After all, Tubman recognised, there was the Organisation of American States (OAS) which united North and South America; the Middle East had its Arab League; the Western Powers were bound together in the North Atlantic Treaty Organisation(NATO); while the Soviet Bloc had its Warsaw Pact. Why should Africa not emulate them by forming an organisation that spoke with one voice?

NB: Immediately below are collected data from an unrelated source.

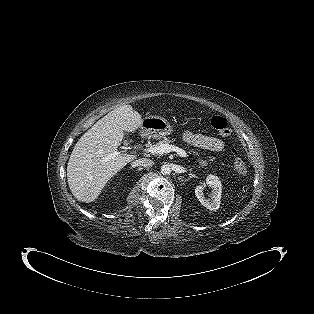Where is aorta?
I'll return each instance as SVG.
<instances>
[{
    "label": "aorta",
    "mask_w": 314,
    "mask_h": 314,
    "mask_svg": "<svg viewBox=\"0 0 314 314\" xmlns=\"http://www.w3.org/2000/svg\"><path fill=\"white\" fill-rule=\"evenodd\" d=\"M161 173L163 175H169L171 173V166L169 164H164L161 167Z\"/></svg>",
    "instance_id": "obj_1"
}]
</instances>
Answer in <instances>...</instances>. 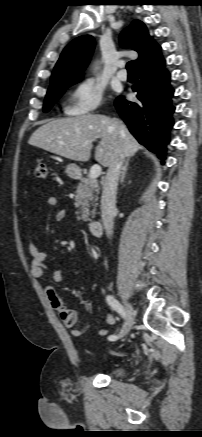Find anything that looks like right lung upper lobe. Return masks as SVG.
<instances>
[{
	"instance_id": "cb5924a9",
	"label": "right lung upper lobe",
	"mask_w": 202,
	"mask_h": 437,
	"mask_svg": "<svg viewBox=\"0 0 202 437\" xmlns=\"http://www.w3.org/2000/svg\"><path fill=\"white\" fill-rule=\"evenodd\" d=\"M122 47H131L138 52L135 66L148 63L161 54V47L149 35L145 24L135 20L120 35ZM95 48L91 35L80 36L71 41L63 50L51 76V85L60 81L83 76Z\"/></svg>"
}]
</instances>
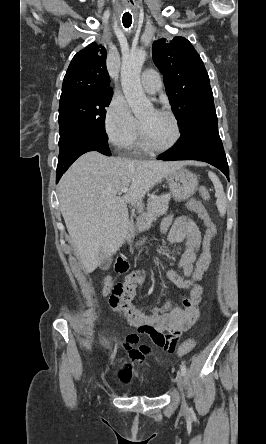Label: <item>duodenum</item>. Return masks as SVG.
<instances>
[{
  "mask_svg": "<svg viewBox=\"0 0 266 444\" xmlns=\"http://www.w3.org/2000/svg\"><path fill=\"white\" fill-rule=\"evenodd\" d=\"M116 265H117V266H118V265H121V266L125 267V266H127V262L124 260L123 257L119 256V257L117 258V263H116Z\"/></svg>",
  "mask_w": 266,
  "mask_h": 444,
  "instance_id": "1",
  "label": "duodenum"
}]
</instances>
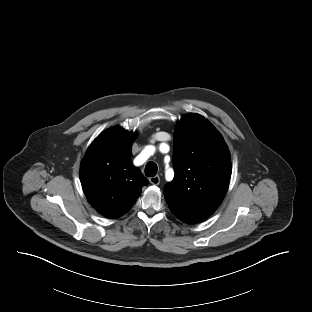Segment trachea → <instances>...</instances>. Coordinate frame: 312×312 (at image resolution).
Returning a JSON list of instances; mask_svg holds the SVG:
<instances>
[{"instance_id": "trachea-1", "label": "trachea", "mask_w": 312, "mask_h": 312, "mask_svg": "<svg viewBox=\"0 0 312 312\" xmlns=\"http://www.w3.org/2000/svg\"><path fill=\"white\" fill-rule=\"evenodd\" d=\"M158 171V167L154 162H148L145 166V175L146 176H155Z\"/></svg>"}]
</instances>
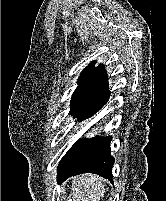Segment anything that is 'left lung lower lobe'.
Instances as JSON below:
<instances>
[{"instance_id": "obj_1", "label": "left lung lower lobe", "mask_w": 166, "mask_h": 201, "mask_svg": "<svg viewBox=\"0 0 166 201\" xmlns=\"http://www.w3.org/2000/svg\"><path fill=\"white\" fill-rule=\"evenodd\" d=\"M111 139V136L104 138L96 136L78 140L58 165V183L81 173H95L112 180L114 158L110 154Z\"/></svg>"}]
</instances>
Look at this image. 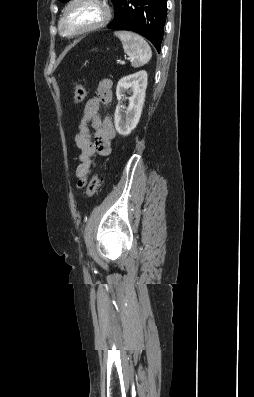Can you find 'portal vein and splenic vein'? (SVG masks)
<instances>
[{"label":"portal vein and splenic vein","instance_id":"portal-vein-and-splenic-vein-1","mask_svg":"<svg viewBox=\"0 0 254 397\" xmlns=\"http://www.w3.org/2000/svg\"><path fill=\"white\" fill-rule=\"evenodd\" d=\"M120 64H125V61L119 60L118 61Z\"/></svg>","mask_w":254,"mask_h":397}]
</instances>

To his great credit, Tubman was able to persuade Emperor Haile Selassie, his old friend from the days when there were only two independent African States in the comity of nations) to work with him and they got the Foreign Ministers of both Groups to meet at Sanniquellein Liberia, to express an interest, through a Declarationnamed after Sanniquelle, in coming together to form a common continental organisation.l

But even as Dr Kwame Nkrumah was trying to sort out the diplomatic challenges in which he was embroiled on the continent of Africa, a new development occurred closer to home that was disastrous in the message it conveyed to the rest of Africa about Nkrumah's alleged ambitions. On 13 January 1963, one of Nkrumah's bêtes noires in Africa, the fiercely independent-minded President of neighbouring Togo, Mr Sylvanus Olympio, was assassinated in a military coup, and his Government overthrown.